Classy Mcintosh, just classy. Complain about the violence but we already have violent stuff like Brutal Doom and Postal 2. Honestly, he may as well keep spouting about how this violence brings toxic masculinity. As
@AnOminous said, they should just shut up with these tweets about violence in video games. One may as well ask: what does McIntosh have against this aside from spouting self-righteous drivel and "toxic masculinity"?
A really good example of what you're describing is
Anita fawning over Gone Home while criticising
TV series Caprica as homophobic. The Caprica video is only two minutes long, but if you still need a TL;DR then it's "the homosexual character is a murderer, ergo it's homophobia!!!!" While I didn't play Gone Home, from what I read about it I get the impression that the portrayel of its two LGBT characters is far from positive. You have one lesbian who runs away from home after stealing her family's valuables so she can join with her girlfriend, who shirks on the military obligations which she has taken upon herelf.

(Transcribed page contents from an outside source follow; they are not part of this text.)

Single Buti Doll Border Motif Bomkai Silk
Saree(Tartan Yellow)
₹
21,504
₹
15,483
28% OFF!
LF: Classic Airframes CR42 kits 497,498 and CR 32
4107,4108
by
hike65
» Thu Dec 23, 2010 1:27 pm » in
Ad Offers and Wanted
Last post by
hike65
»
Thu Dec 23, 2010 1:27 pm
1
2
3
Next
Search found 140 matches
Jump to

If I were to analyze the Gone Home through the same lens by which Anita analyzed the character of Sam Adama, my analysis would go like this: "Gone Home uses the conservative trope in which same-sex relations are linked with delinquency and other forms of immoral behavior. Gone Home's takes its inspiration from 60's exploitation film
Chained Girls; it is quite clear that whoever made this problematic game is a Rick Santorum supporter who sends his gay kids to reparative therapy."
I myself don't think that having minority characters with flawed personalities and behaviors is in itself an indictment of the minority group to which those characters belong. For this reason I see neither Gone Home nor Caprica as homophobic.
You know what? This is kind of why I'm glad
Hatred exists. We have these assholes who developed processes specifically intended to allow them (and
only them) primacy over what can and cannot be considered proper gaming. We have asshats like Brianna Wu and Alex Lifschitz and Bob Chapman telling us at all times that Games
must be art, at all times, forever, and that if something can't have some kind of critical issue tied to it (conveniently, one the usual suspects deems important), it shouldn't be allowed to exist.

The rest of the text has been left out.